I’m writing about layoffs again, but this time to a different end!
The year began with hundreds of layoffs, now from big tech companies, after Meta, Amazon, Microsoft, Google, and Apple had already cut in 2023 more than a hundred thousand jobs from their post-pandemic peaks of 2020 and 2021. January saw 25,000 layoffs across roughly a hundred firms. But analysts don’t consider these contractions a sign of weakness; on the contrary these five companies have gained nearly $3.5 trillion in market value in the last year, earning them, with the addition of Tesla and chip-maker Nvidia, the moniker “The Magnificent Seven” for their power over the US stock market. In 2023 their gains contributed more than 60 percent of the total return on the S&P 500, accounting for a significant share of its strength. Last week Meta set a record for market capitalization.

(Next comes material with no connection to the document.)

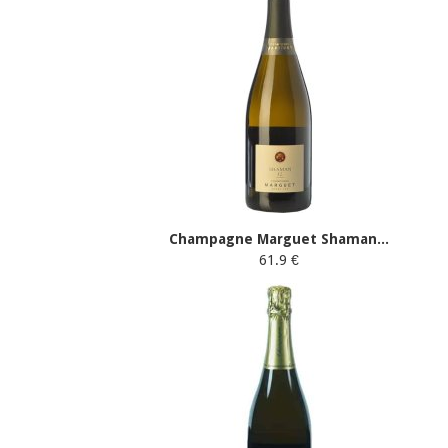
Champagne Marguet Shaman...
61.9 €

The current rounds of layoffs are partly to offset growth during the pandemic, when everyone was stuck at home and needed technological support to do just about everything, but a large share of it reflects an industry-wide redirection of resources toward the development of artificial intelligence. As the New York Times put it, the companies are “spending billions to build A.I. technology that they believe could one day be worth trillions,” by hiring scarce and highly paid engineers and building costly infrastructure to create and maintain AI systems. Meta is expected to spend hundreds of billions of dollars this year on chips from fellow magnificent-sevener Nvidia, and Microsoft partner OpenAI’s CEO Sam Altman is raising billions to invest in his own chip manufacturing initiative. Unexpectedly rapid advances in the technology of artificial intelligence has brought within view (four to five years, Sam Altman thinks) a goal that researchers used to consider remote: “Artificial General Intelligence” (known by the acronym AGI), the arrival of “AI systems that are generally smarter than humans.” Each of these companies wants to be at the tiller when this prospect breaks.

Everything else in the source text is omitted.